What SaneBox brings that Boomerang does not is an automatic filtering of all incoming messages. Without getting into the nitty-gritty of how it works, SaneBox essentially learns which emails are important and which ones likely are not, and it sweeps to a different folder or label all the unimportant ones. You still get those messages, but they aren’t clogging up your inbox.

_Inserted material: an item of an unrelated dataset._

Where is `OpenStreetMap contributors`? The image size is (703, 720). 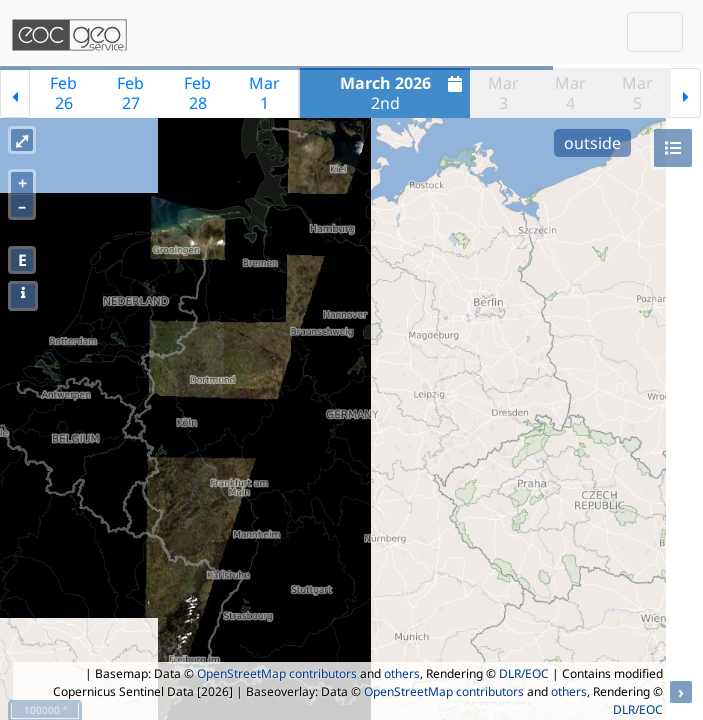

SaneBox has an excellent tool called SaneLater, which snoozes email. By “snoozes,” I mean it hides messages from the inbox and puts them back later. That way, you can still get important messages in your inbox, but you can temporarily keep them out of sight when they might be distracting. Boomerang just recently added a very similar feature. It used to be a separate product called Inbox Pause, but it was just added to Boomerang. The Pause option temporarily hides all incoming email messages until a time you set. It also has handy options so that you can create exceptions to the rule and send an automatic response to people explaining the your inbox is paused until, say, you return from vacation, a leave of absence, or just the weekend.
A Niche Service
Boomerang adds new tools to Gmail that solve the problem of scheduling emails to send later and tracking emails after you send them. It’s a little confusing at first and takes some time to get used to, especially because the end result is that you have more email, not less. It’s a fine tool if it does what you need, but I would suggest looking at all the available features in SaneBox before committing to Boomerang. The two tools share some overlap, but SaneBox simply fixes your inbox in ways you didn’t even know it needed fixing.
Boomerang solves a very specific problem in a slightly clunky way. SaneBox makes email better for everyone who is struggling with email in some capacity. For that reason, SaneBox is the Editors’ Choice among email assistance tools. But Boomerang is a perfectly fine option if it does what you need.